1. An apparatus for semiconductor processing, the apparatus comprising:

a reactor chamber configured to process a wafer;

a plasma generator provided to the reactor chamber to generate plasma in the chamber;

a plasma control board operatively connected to the plasma generator and provided with a power controller to control plasma power in the reactor chamber; and

a process controller operatively connected to the plasma control panel and configured to set plasma parameters of a plasma in the reaction chamber,

wherein the plasma control board comprises a plasma power measurement sensor and is constructed and/or programmed to count the number of plasma pulses whose plasma power enters the plasma power effective range when the plasma power rises through a plasma power low threshold and to count the number of plasma pulses whose plasma power enters the plasma power effective range when the plasma power falls through a plasma power high threshold.

2. The apparatus of claim 1, wherein the plasma control board is further configured to transmit results of plasma pulse counts to the process controller.

3. The apparatus of claim 1, wherein the process controller is configured to issue an alarm if the result of the plasma pulse count is below a predetermined range or above a predetermined range.

4. The apparatus of claim 1, wherein the process controller is configured to adjust the plasma parameter.

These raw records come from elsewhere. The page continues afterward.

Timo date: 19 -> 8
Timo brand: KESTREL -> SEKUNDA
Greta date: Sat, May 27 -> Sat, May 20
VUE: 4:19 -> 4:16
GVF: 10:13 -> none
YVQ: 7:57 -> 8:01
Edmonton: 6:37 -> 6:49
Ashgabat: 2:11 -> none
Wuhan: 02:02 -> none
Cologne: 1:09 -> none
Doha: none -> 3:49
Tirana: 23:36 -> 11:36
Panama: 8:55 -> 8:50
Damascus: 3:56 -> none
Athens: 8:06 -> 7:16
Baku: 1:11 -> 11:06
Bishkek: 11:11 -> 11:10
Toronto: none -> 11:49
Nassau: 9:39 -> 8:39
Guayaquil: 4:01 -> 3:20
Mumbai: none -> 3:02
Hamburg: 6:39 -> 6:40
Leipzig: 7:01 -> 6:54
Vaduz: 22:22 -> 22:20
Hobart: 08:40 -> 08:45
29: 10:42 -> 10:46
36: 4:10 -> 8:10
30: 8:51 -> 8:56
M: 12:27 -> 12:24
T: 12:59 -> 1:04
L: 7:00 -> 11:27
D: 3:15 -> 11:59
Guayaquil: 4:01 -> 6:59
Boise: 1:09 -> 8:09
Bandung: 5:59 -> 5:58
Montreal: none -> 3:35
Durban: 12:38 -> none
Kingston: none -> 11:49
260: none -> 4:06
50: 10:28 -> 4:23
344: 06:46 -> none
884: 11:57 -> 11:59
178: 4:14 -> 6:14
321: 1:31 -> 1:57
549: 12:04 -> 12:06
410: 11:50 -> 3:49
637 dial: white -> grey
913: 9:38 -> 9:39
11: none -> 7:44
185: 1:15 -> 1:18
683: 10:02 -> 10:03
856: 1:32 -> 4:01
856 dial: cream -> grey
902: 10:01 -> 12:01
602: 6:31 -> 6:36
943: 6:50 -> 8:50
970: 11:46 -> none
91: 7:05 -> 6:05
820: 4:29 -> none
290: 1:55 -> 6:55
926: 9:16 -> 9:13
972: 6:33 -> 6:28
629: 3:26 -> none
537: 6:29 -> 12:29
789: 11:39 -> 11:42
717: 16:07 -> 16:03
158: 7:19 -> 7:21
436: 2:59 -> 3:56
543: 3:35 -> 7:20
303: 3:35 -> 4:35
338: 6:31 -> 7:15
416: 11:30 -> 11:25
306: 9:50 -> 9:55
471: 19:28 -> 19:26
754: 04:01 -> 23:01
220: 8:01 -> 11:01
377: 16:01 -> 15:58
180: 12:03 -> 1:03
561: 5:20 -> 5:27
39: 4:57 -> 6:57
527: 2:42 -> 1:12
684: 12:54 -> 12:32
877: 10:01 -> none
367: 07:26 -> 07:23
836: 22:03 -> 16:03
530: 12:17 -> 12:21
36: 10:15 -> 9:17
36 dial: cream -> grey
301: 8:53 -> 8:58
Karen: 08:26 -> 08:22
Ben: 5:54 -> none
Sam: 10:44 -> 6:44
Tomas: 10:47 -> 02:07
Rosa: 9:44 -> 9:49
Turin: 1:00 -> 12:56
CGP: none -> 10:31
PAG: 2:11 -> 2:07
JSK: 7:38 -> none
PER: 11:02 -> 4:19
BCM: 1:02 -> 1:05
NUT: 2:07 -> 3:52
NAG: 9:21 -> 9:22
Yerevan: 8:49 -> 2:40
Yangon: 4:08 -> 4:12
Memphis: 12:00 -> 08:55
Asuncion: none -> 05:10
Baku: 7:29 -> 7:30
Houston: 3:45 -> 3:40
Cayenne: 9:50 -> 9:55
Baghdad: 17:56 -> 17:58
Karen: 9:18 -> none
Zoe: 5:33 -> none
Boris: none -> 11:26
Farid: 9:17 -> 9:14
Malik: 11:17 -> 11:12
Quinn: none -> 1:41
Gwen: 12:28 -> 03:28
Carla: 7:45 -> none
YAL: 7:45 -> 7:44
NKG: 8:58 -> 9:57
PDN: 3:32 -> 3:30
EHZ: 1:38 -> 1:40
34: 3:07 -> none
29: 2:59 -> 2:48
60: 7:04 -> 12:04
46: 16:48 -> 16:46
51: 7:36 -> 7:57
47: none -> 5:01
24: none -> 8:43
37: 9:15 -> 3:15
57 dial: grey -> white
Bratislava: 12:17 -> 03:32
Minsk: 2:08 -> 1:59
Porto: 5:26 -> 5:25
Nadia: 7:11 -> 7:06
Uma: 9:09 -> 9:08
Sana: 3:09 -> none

5. A method of semiconductor processing in an apparatus, the apparatus comprising: a reactor chamber configured to process a wafer; a plasma generator provided to the reactor chamber to generate plasma in the chamber; a plasma control board including a plasma power measurement sensor, and operatively connected to the plasma generator, and provided with a power controller to control plasma power in the reactor chamber; and a process controller operatively connected to the plasma control panel and configured to set plasma parameters of a plasma in the reaction chamber, the method comprising:

setting plasma parameters according to recipe or operator input;

transmitting the parameters to the plasma control panel;

sensing and counting a good number of pulses in the plasma power;

receiving results from the plasma control panel; and

it is determined whether the number of good ignitions is within a predetermined acceptable range,

wherein the counting of the good pulse number is to count the number of plasma pulses whose plasma power enters the plasma power effective range when the plasma power rises through the plasma power low threshold value, and to count the number of plasma pulses whose plasma power enters the plasma power effective range when the plasma power falls through the plasma power high threshold value.

6. The method of claim 5, further comprising:

if it is determined that the number of good firings is not within the predetermined acceptable range, an alarm is issued.

7. The method of any of claims 5 to 6, further comprising:

and adjusting the plasma parameters.

8. A non-transitory computer readable tangible medium having stored thereon a set of instructions executable by a processor of a computer system to implement the method of any of claims 5 to 7.